A federal district court has ruled that Eli Lilly does not compel the application of a "continuous trigger" for pollution claims. Since it was undisputed that all of the polluting activity had begun prior to Ranger's policy, the court held that the mere fact that there was a "continuing effect on the groundwater" or that pollutants were otherwise persisting was not a basis for coverage since there was no evidence that new pollutants were discharged so as to trigger coverage. Indiana Gas Co. Aetna Cas. & Sur. Co., 951 F.Supp. 806 (N.D. Ind. 1996). However, the court ruled in a separate order that coverage is triggered by any damage to real property during the policy period, including the insured's own property. The court rejected the insurers' contention that only damage to third party property is a trigger of coverage. the court did grant summary judgment to Lloyd's under various policies that insured an "event" or "accident", holding that those policies required that disposal operations had occurred during the policy period in order to trigger coverage.

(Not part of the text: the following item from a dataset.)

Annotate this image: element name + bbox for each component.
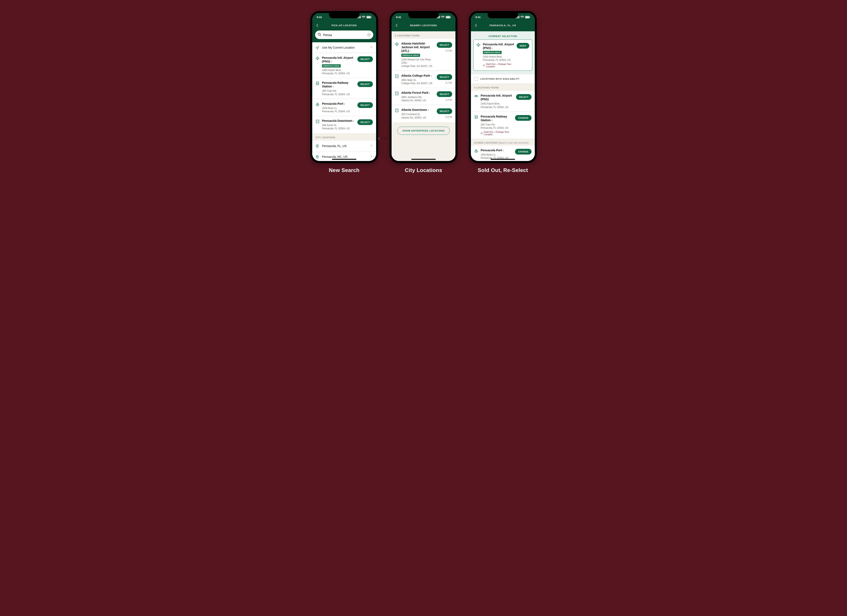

A state trial court has ruled that an insured is not entitled to coverage for liabilities arising out of operations and properties with which it had no connection until after the subject policies expired. In Inland Paperboard and Packaging, Inc. v. Affiliated FM Insurance Company, Marion No. 49D05-9708-CP-1142 (Ind. Super. February 23, 2000), Judge Eicholtz ruled that there must be a connection between the property and operations of the insured at the time the policies were issued and the insured’s subsequent rights to coverage. “The policies did not contemplate, and were not structured or written to extend to liabilities that [the insured] might acquire into the future in perpetuity. The policy language, read fairly and in context, is clear and unambiguous. It does not cover liabilities acquired by [the insured] after the policy period where, as here, [the insured] had no factual or legal connection with those liabilities, or the activities, persons or properties involved in creating them, during the policy period.”
An Indiana trial court has ruled that only a single policy year was triggered for pollution liabilities where the insured’s shipments and the discovery of pollution all occurred in the course of the policy year. Dana Corporation v. Hartford Accident & Indemnity Company, No. 49 DO1 9301 CP 0026 (Ind. Super. Ct. May 7, 1999).
Allegations that the insured negligently failed to detect the presence of termite damage in the plaintiff’s home have been held to trigger coverage as of the date of the negligent inspection. Askren Hub States Pest Control Services, Inc. v. Zurich Insurance Company, No. 49A02-9902-CV-133 (Ind. App. December 21, 1999).